## Exercise input

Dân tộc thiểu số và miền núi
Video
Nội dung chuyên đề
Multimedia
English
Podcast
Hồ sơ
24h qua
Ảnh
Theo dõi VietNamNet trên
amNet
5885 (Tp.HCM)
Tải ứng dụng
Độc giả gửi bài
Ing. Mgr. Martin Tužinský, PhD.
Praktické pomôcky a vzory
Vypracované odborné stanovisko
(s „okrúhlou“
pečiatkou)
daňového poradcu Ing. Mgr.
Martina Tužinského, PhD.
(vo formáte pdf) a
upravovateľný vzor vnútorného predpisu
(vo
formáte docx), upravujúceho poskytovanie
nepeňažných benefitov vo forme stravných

## Required work
Copy each line of the entries that includes the word "formáte".

## Response to this exercise
(vo formáte pdf) a
formáte docx), upravujúceho poskytovanie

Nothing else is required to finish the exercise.